The idea of writing an article about Mary T. Barra, General Motor Co.’s Chief Executive Officer, and one of the few women to lead an US Fortune 500 company, has been haunting me since she assumed the realm of the automaker about nine months ago.
It is uncommon that a woman would be offered such a position not because we do not deserve it– but because for us, women, the glass ceiling seems to be thicker and harder to break. Numbers speak for themselves. According to Catalyst, less than five percent of women are CEOs leading Fortune 500 companies.
Women of color are even more underrepresented. According to Latina Magazine, only five percent of Latinas are sitting on Fortune 500 boards. Out of the 20 female CEOs at Fortune 500 companies, only four are women of color, which paints a pretty grim reality for women of any race.
Much has been discreetly –or openly– discussed about the leadership values of women in the workplace. If they are nice, they are seen as less assertive than men or, the opposite, a self-confident woman risks to be seen as “difficult” or “opinionated.”
Barra, 53, seems to just have confirmed one of them, “…I was too nice,” she said at an interview before the investors’ meeting announcing new strategies for her company, the Wall Street Journal printed edition reported. “I hate the word culture,” apparently referring to GM’s internal way of doing things. “Culture is really just how we all behave,” and continued to affirm GM employees need to start acting differently, starting with her own behavior.
Being too nice and agreeable in a corporation plagued with mismanagement, lack of accountability and disperse responsibility for decisions that resulted in thousands of deaths and injuries –costing the company hefty fines and liability charges– does not seem to be the right course of action. The car manufacturer not only has lost market share but also its stock has fallen 17 percent since Barra took over, according to The Wall Street Journal. Not surprisingly, Wall Street has given Barra the thumb down.
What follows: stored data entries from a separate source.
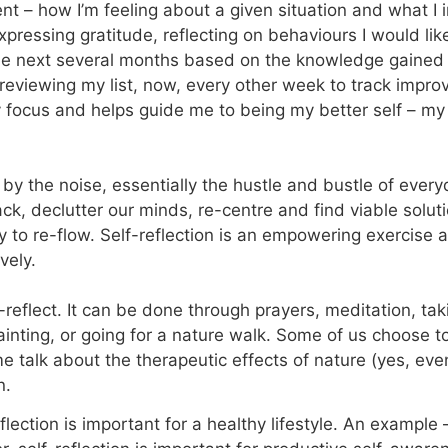
t – how I’m feeling about a given situation and what I i
expressing gratitude, reflecting on behaviours I would li
e next several months based on the knowledge gained t
eviewing my list, now, every other week to track impro
my focus and helps guide me to being my better self – m
by the noise, essentially the hustle and bustle of every
ack, declutter our minds, re-centre and find viable solut
y to re-flow. Self-reflection is an empowering exercise 
vely.
-reflect. It can be done through prayers, meditation, ta
nting, or going for a nature walk. Some of us choose t
talk about the therapeutic effects of nature (yes, even 
n.
lection is important for a healthy lifestyle. An example 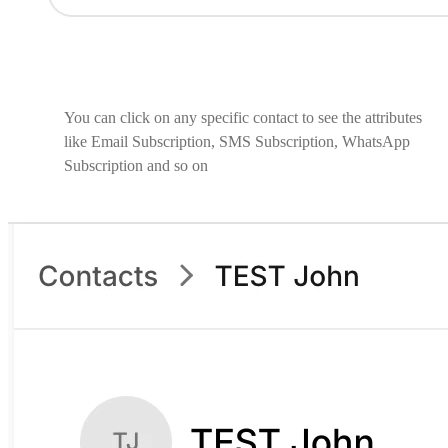
You can click on any specific contact to see the attributes
like Email Subscription, SMS Subscription, WhatsApp
Subscription and so on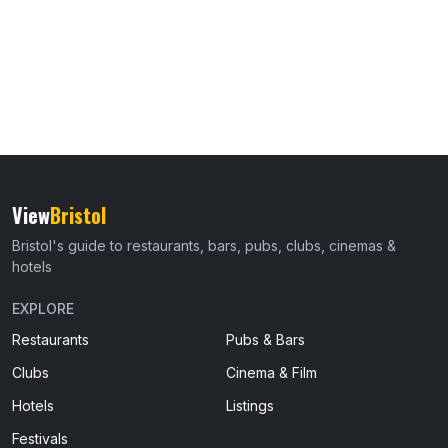
View
Bristol
Bristol's guide to restaurants, bars, pubs, clubs, cinemas &
hotels
EXPLORE
Restaurants
Pubs & Bars
Clubs
Cinema & Film
Hotels
Listings
Festivals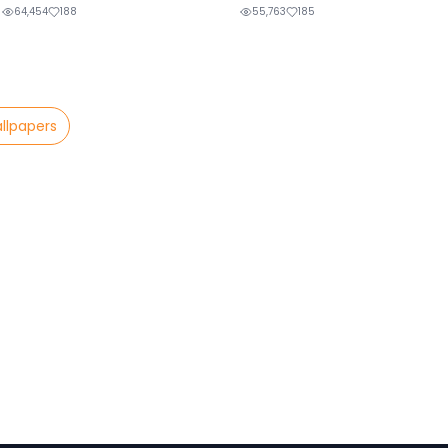
64,454
188
55,763
185
llpapers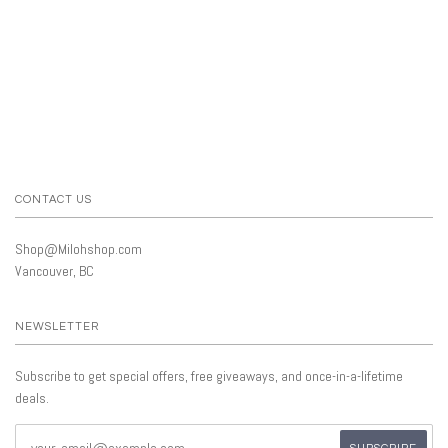
CONTACT US
Shop@Milohshop.com
Vancouver, BC
NEWSLETTER
Subscribe to get special offers, free giveaways, and once-in-a-lifetime
deals.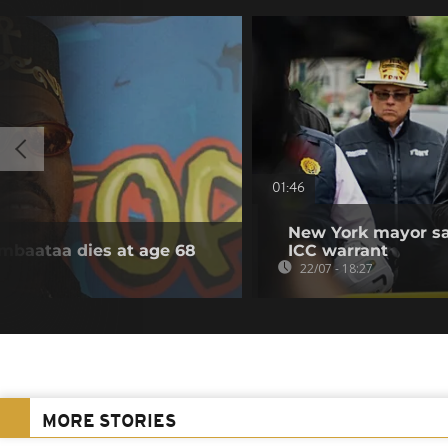
01:46
New York mayor say
ambaataa dies at age 68
ICC warrant
22/07 - 18:27
MORE STORIES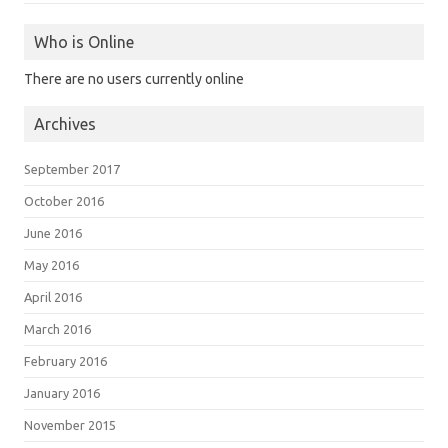
Who is Online
There are no users currently online
Archives
September 2017
October 2016
June 2016
May 2016
April 2016
March 2016
February 2016
January 2016
November 2015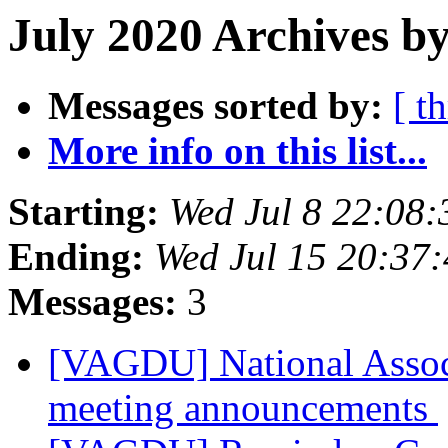
July 2020 Archives by
Messages sorted by:
[ t
More info on this list...
Starting:
Wed Jul 8 22:08
Ending:
Wed Jul 15 20:37
Messages:
3
[VAGDU] National Assoc
meeting announcements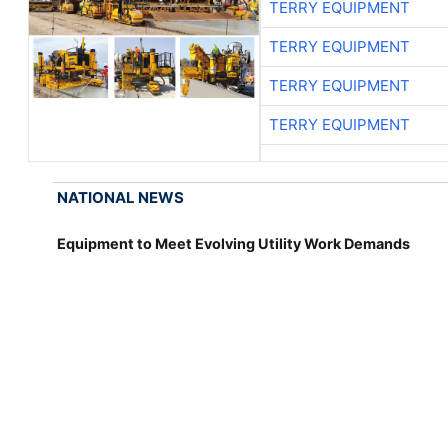
TERRY EQUIPMENT
TERRY EQUIPMENT
TERRY EQUIPMENT
TERRY EQUIPMENT
NATIONAL NEWS
Equipment to Meet Evolving Utility Work Demands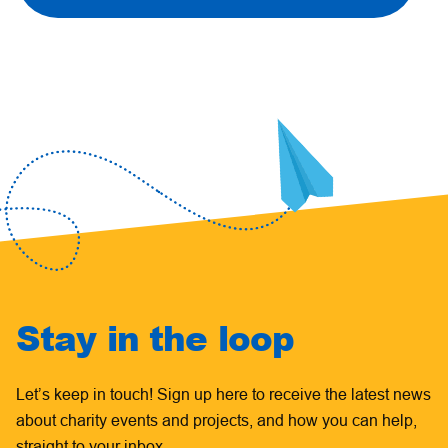
Stay in the loop
Let’s keep in touch! Sign up here to receive the latest news
about charity events and projects, and how you can help,
straight to your inbox.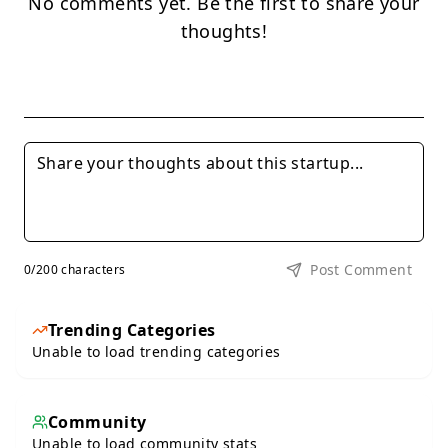
No comments yet. Be the first to share your
thoughts!
Post Comment
0
/200 characters
Trending Categories
Unable to load trending categories
Community
Unable to load community stats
Is it because she is a woman? Most importantly, the question I had since her nomination: Was she offered the job by the Board of Directors because she was a woman? Complaints and lawsuits against the major automaker started 17 years ago so directors must have been aware of the situation waiting to implode sooner or later. Whoever was leading the organization at the time of exposure was going to be accountable for facing Congressional inquiries, federal investigations and the public’s angry judgment, while confronting the hardest internal decisions if the company still wanted to survive in a very convoluted and competitive market.
Maybe they thought a woman’s presence would soften the impact of the charges. At the Congressional hearings, she was noticeably nervous and distressed. She was named to succeed Dan Akerson, but before this position, Barra served as the Executive Vice President of Global Product Development, Purchasing and Supply Chain. Being a native GM born employee –she started working there at 18 –, she must have heard about the complaints.
However, at an interview published by the New York Times in November of 2013, just before her nomination as CEO, Barra did not acknowledge her candidacy or the internal situation at the Detroit giant. The interview is a fluff. She is lengthily questioned about the role of women at GM, how the culture has changed through the years –and the cars she drive. Really? Is that line of questioning appropriate for someone whose name is sounding as future CEO of a company jam-packed with problems?
As for her, what was her motivation to take the position? Did she feel more capable than any man to succeed in this difficult quest?
Since the 90s, five men CEOs preceded Barra, three of them plunged the automaker in billions of dollars in loss, and Akerson only achieved profit because he stepped into the position after the bankruptcy years. None of these men, not even Rick Wagoner –who dug the automaker into bankruptcy–, was ever faulted for their “man” leadership values. They were just making a succession of bad decisions.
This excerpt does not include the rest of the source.